• [Data records]
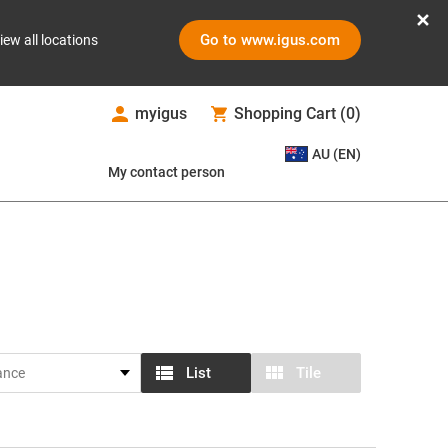
Go to www.igus.com
iew all locations
myigus
Shopping Cart
(
0
)
AU (EN)
My contact person
List
Tile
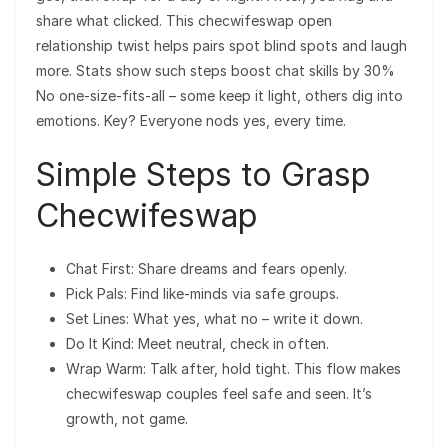
share what clicked. This checwifeswap open
relationship twist helps pairs spot blind spots and laugh
more. Stats show such steps boost chat skills by 30%
No one-size-fits-all – some keep it light, others dig into
emotions. Key? Everyone nods yes, every time.
Simple Steps to Grasp
Checwifeswap
Chat First: Share dreams and fears openly.
Pick Pals: Find like-minds via safe groups.
Set Lines: What yes, what no – write it down.
Do It Kind: Meet neutral, check in often.
Wrap Warm: Talk after, hold tight. This flow makes
checwifeswap couples feel safe and seen. It’s
growth, not game.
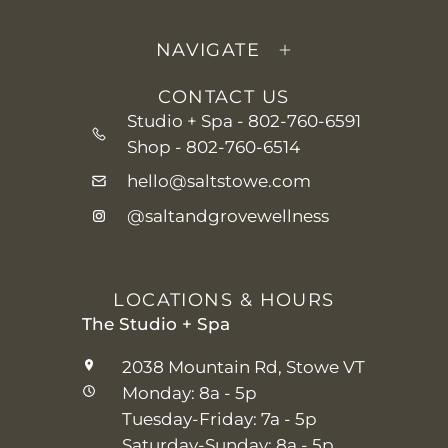
NAVIGATE
CONTACT US
Studio + Spa -
802-760-6591
Shop -
802-760-6514
hello@saltstowe.com
@saltandgrovewellness
LOCATIONS & HOURS
The Studio + Spa
2038 Mountain Rd, Stowe VT
Monday: 8a - 5p
Tuesday-Friday: 7a - 5p
Saturday-Sunday: 8a - 5p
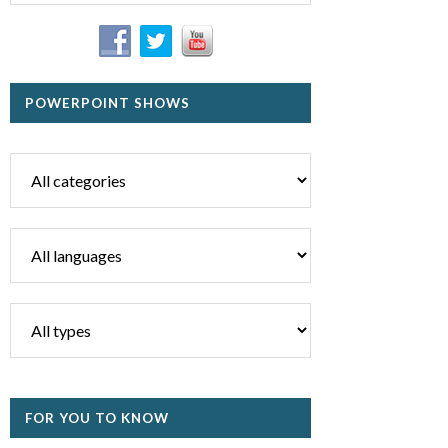
POWERPOINT SHOWS
FOR YOU TO KNOW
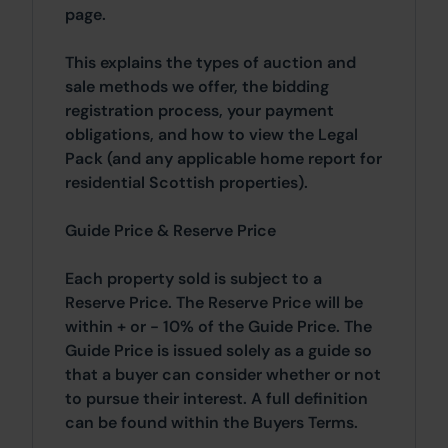
page.
This explains the types of auction and
sale methods we offer, the bidding
registration process, your payment
obligations, and how to view the Legal
Pack (and any applicable home report for
residential Scottish properties).
Guide Price & Reserve Price
Each property sold is subject to a
Reserve Price. The Reserve Price will be
within + or - 10% of the Guide Price. The
Guide Price is issued solely as a guide so
that a buyer can consider whether or not
to pursue their interest. A full definition
can be found within the Buyers Terms.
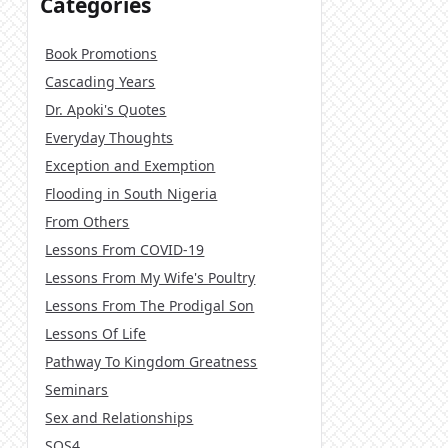
Categories
Book Promotions
Cascading Years
Dr. Apoki's Quotes
Everyday Thoughts
Exception and Exemption
Flooding in South Nigeria
From Others
Lessons From COVID-19
Lessons From My Wife's Poultry
Lessons From The Prodigal Son
Lessons Of Life
Pathway To Kingdom Greatness
Seminars
Sex and Relationships
SOS4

• [What to do]
Copy out all the data exactly; skip the pictures.

• [Result for this exercise]
Go to www.igus.com
iew all locations
myigus
Shopping Cart
(
0
)
AU (EN)
My contact person
List
Tile
share what clicked. This checwifeswap open
relationship twist helps pairs spot blind spots and laugh
more. Stats show such steps boost chat skills by 30%
No one-size-fits-all – some keep it light, others dig into
emotions. Key? Everyone nods yes, every time.
Simple Steps to Grasp
Checwifeswap
Chat First: Share dreams and fears openly.
Pick Pals: Find like-minds via safe groups.
Set Lines: What yes, what no – write it down.
Do It Kind: Meet neutral, check in often.
Wrap Warm: Talk after, hold tight. This flow makes
checwifeswap couples feel safe and seen. It’s
growth, not game.
NAVIGATE
CONTACT US
Studio + Spa -
802-760-6591
Shop -
802-760-6514
hello@saltstowe.com
@saltandgrovewellness
LOCATIONS & HOURS
The Studio + Spa
2038 Mountain Rd, Stowe VT
Monday: 8a - 5p
Tuesday-Friday: 7a - 5p
Saturday-Sunday: 8a - 5p
POWERPOINT SHOWS
FOR YOU TO KNOW
page.
This explains the types of auction and
sale methods we offer, the bidding
registration process, your payment
obligations, and how to view the Legal
Pack (and any applicable home report for
residential Scottish properties).
Guide Price & Reserve Price
Each property sold is subject to a
Reserve Price. The Reserve Price will be
within + or - 10% of the Guide Price. The
Guide Price is issued solely as a guide so
that a buyer can consider whether or not
to pursue their interest. A full definition
can be found within the Buyers Terms.
Categories
Book Promotions
Cascading Years
Dr. Apoki's Quotes
Everyday Thoughts
Exception and Exemption
Flooding in South Nigeria
From Others
Lessons From COVID-19
Lessons From My Wife's Poultry
Lessons From The Prodigal Son
Lessons Of Life
Pathway To Kingdom Greatness
Seminars
Sex and Relationships
SOS4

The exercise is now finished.